* [Task statement]: Each line that has the string "Business" must be copied from the records below.

* [Data for processing]:
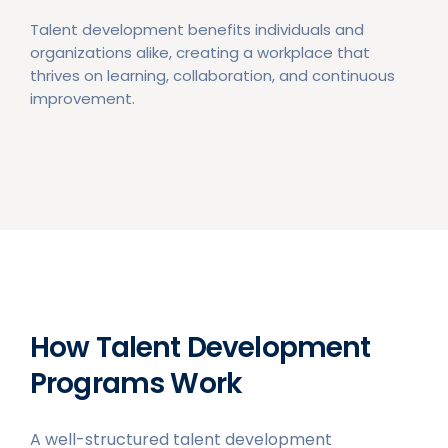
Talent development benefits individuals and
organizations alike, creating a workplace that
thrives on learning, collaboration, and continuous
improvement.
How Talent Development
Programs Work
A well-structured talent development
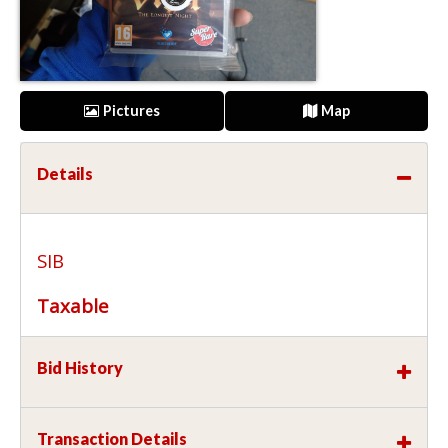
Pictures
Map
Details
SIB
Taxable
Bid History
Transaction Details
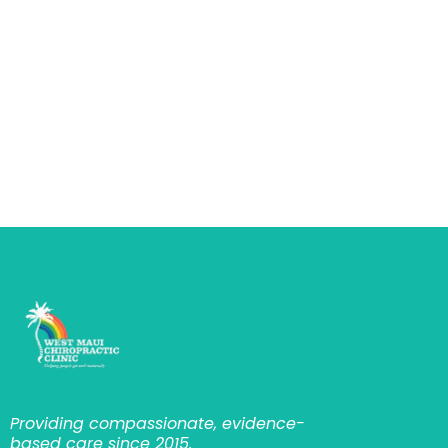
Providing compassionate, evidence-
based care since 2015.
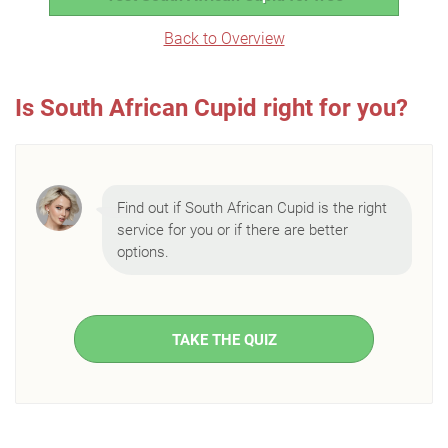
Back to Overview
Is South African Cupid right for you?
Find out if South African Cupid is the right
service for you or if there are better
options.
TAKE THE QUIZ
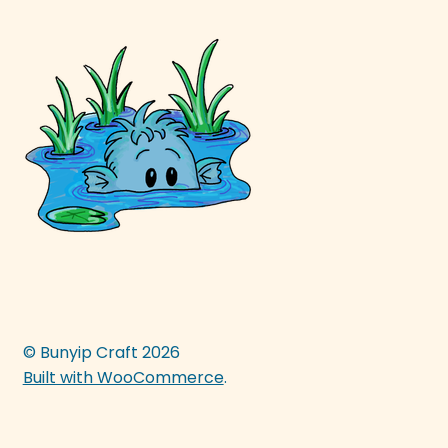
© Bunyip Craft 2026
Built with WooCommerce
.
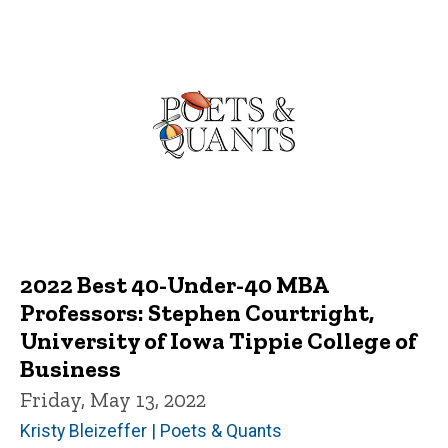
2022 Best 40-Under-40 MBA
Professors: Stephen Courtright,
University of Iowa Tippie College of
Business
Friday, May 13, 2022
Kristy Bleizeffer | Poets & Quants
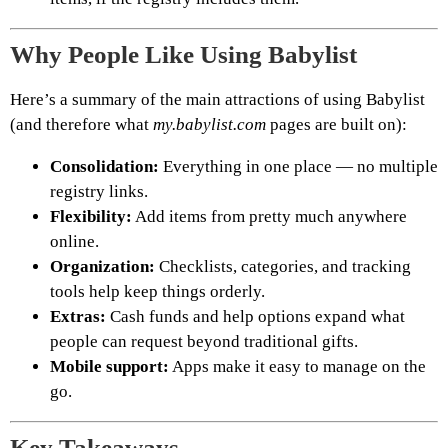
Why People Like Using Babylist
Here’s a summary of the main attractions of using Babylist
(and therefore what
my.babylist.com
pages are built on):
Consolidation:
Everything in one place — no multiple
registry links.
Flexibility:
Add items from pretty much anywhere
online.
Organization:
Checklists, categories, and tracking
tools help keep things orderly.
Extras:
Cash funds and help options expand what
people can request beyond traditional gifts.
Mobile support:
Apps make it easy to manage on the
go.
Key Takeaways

...

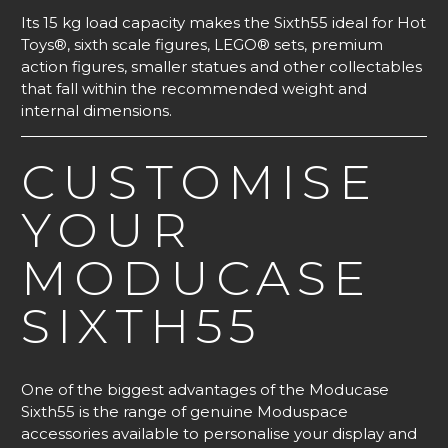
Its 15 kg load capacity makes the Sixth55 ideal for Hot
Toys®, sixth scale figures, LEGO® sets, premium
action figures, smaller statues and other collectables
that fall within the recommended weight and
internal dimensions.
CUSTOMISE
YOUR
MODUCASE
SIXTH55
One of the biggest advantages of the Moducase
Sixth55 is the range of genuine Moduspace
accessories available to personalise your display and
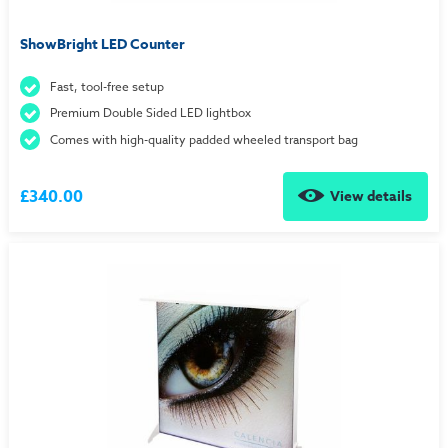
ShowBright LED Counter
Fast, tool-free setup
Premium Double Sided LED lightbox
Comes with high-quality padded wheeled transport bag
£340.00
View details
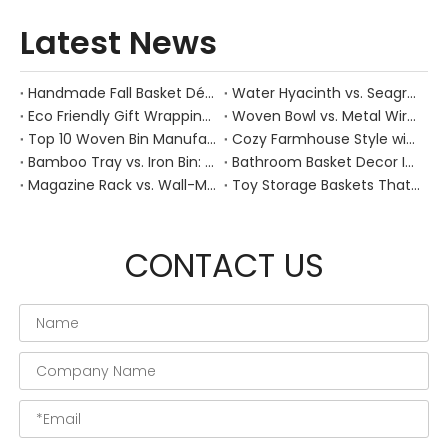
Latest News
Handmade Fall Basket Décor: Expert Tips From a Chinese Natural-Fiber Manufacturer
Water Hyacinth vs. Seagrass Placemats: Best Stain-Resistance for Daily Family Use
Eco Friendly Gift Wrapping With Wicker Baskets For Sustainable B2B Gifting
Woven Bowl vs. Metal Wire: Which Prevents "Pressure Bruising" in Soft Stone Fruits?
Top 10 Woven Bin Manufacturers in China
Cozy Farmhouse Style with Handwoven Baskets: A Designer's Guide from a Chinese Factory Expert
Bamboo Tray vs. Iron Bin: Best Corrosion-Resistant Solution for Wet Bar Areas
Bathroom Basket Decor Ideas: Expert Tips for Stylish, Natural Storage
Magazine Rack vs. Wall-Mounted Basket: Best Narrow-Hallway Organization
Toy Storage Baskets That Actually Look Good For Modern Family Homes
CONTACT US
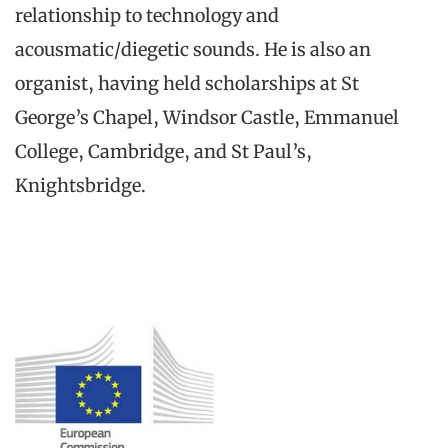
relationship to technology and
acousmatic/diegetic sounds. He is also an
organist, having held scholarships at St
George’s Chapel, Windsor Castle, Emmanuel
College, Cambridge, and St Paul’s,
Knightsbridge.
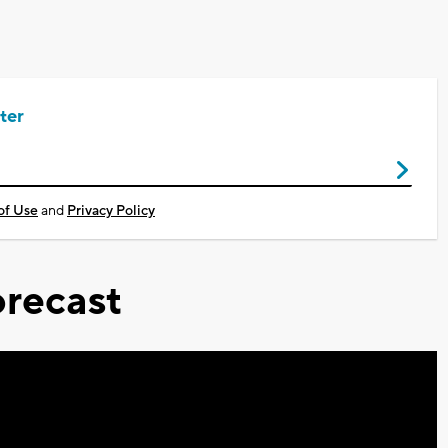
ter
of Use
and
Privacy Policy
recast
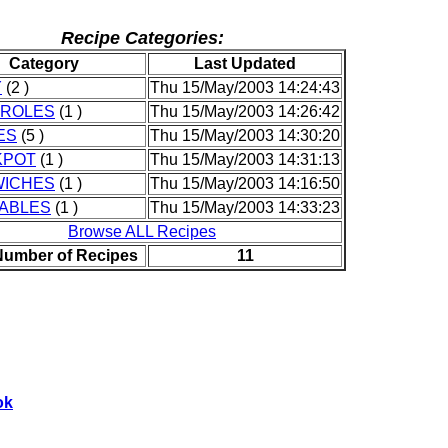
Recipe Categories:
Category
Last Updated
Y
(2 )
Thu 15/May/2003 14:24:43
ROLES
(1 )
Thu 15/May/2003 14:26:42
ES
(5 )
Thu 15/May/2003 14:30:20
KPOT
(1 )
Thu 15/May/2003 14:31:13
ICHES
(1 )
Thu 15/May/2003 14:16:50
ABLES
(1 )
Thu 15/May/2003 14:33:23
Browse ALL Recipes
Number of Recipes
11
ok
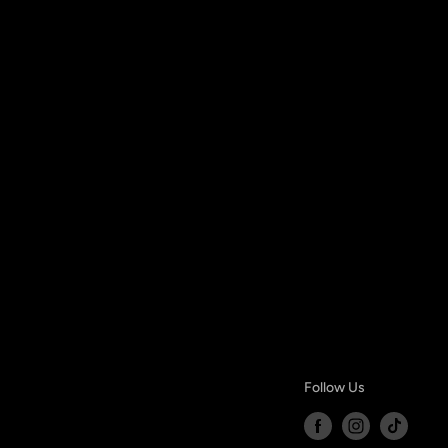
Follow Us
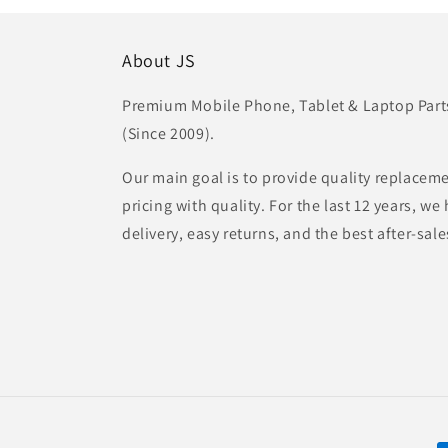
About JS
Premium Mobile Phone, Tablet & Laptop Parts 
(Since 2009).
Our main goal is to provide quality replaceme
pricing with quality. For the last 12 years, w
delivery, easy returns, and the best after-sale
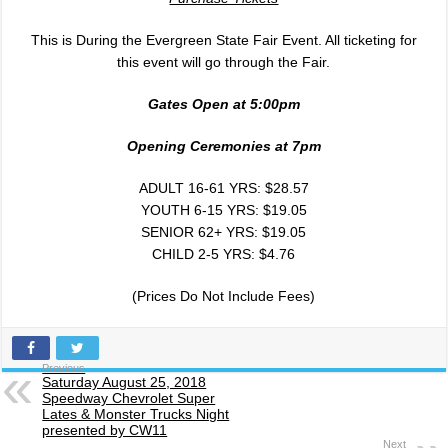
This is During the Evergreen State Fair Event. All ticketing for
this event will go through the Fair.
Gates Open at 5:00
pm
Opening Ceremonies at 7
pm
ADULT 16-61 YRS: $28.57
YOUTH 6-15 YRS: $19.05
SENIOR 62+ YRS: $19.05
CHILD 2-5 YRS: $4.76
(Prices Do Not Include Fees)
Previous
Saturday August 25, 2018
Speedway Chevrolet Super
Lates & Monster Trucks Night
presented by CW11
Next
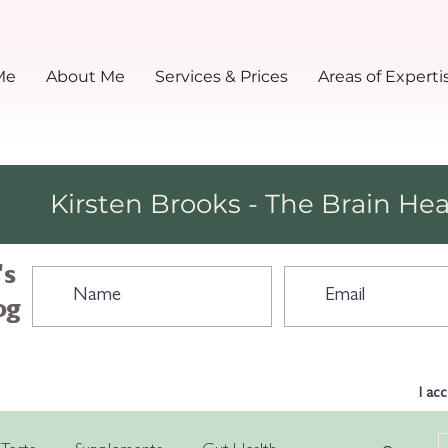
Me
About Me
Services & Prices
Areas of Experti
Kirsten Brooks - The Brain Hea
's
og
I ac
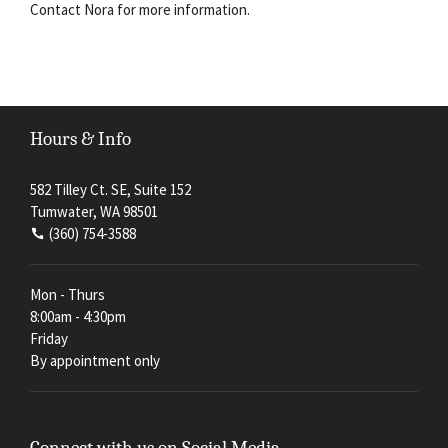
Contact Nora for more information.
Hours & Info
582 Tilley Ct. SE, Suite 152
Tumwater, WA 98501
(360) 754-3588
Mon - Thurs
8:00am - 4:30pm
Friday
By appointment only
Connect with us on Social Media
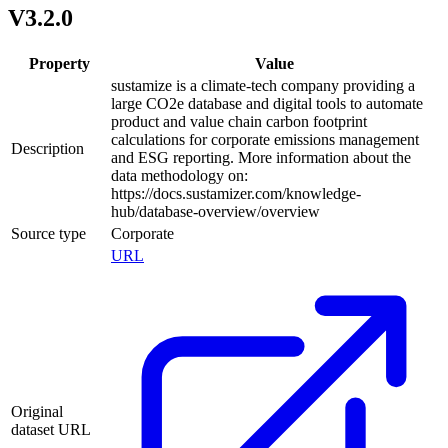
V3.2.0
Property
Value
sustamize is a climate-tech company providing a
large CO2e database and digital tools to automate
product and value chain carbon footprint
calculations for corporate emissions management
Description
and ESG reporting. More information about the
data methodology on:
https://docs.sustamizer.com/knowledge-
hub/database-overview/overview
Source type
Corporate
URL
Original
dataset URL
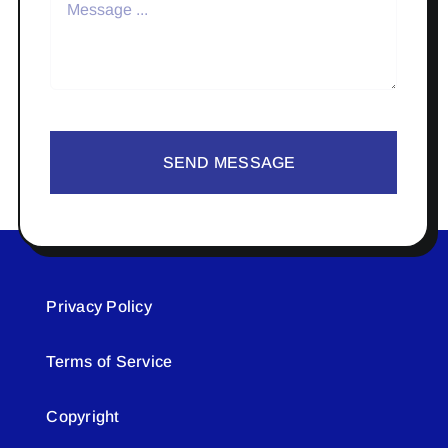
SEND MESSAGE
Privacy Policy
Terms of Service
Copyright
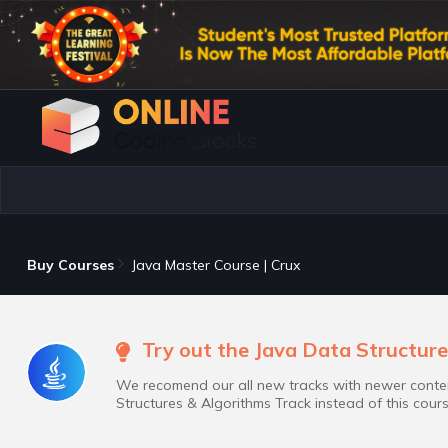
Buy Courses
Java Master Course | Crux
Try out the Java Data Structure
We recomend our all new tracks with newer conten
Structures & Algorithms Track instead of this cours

==

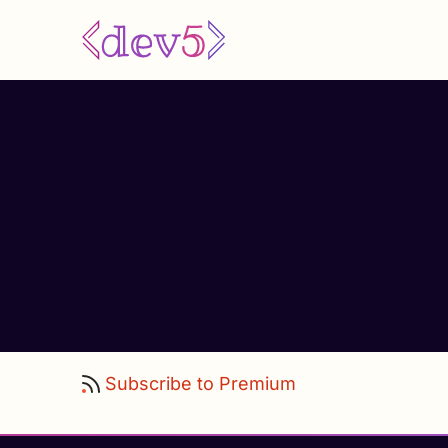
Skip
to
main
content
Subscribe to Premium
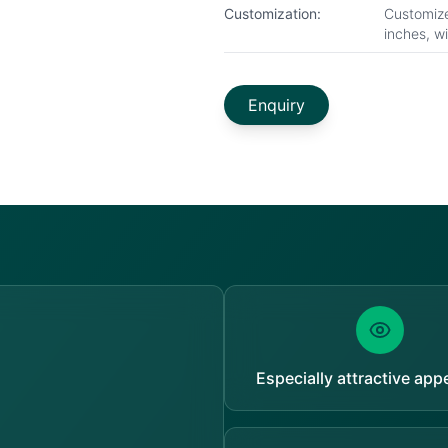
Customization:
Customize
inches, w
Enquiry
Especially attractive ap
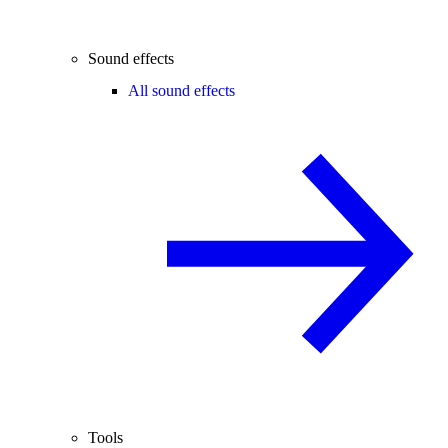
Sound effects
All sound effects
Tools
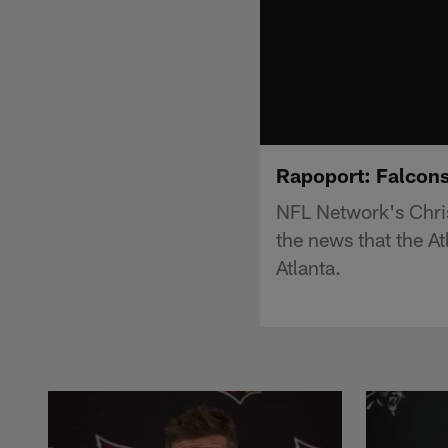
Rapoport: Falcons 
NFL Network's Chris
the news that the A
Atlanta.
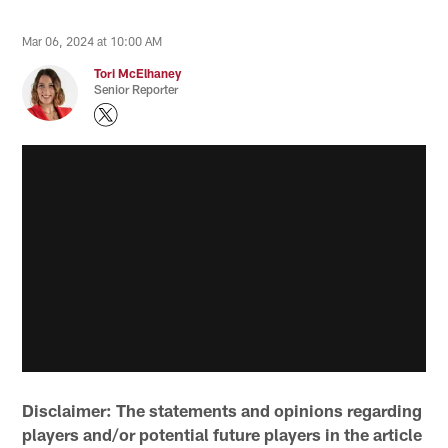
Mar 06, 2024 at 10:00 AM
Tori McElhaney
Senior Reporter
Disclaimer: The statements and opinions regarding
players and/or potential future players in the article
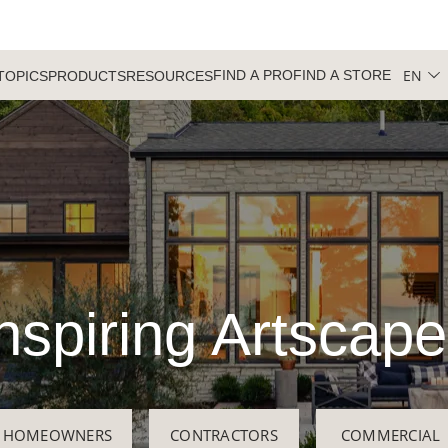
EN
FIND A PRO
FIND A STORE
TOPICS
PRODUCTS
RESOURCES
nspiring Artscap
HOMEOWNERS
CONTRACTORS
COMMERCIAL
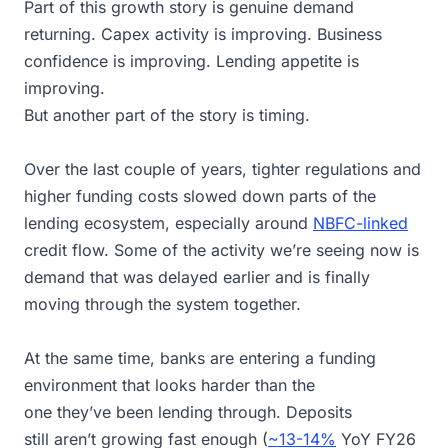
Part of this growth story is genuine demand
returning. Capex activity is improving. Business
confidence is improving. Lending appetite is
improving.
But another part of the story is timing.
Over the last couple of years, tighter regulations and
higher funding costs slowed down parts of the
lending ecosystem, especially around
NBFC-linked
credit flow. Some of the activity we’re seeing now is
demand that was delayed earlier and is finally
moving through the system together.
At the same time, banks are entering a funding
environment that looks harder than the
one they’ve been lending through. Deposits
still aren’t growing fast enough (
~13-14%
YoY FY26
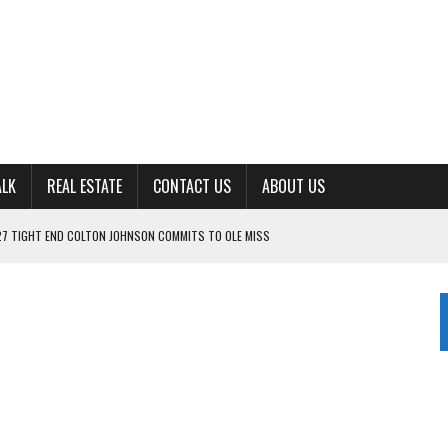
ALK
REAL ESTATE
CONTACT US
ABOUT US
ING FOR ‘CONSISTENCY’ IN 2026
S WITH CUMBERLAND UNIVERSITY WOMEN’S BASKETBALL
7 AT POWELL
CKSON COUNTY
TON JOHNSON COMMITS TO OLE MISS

* [Response box]:
Business
returning. Capex activity is improving. Business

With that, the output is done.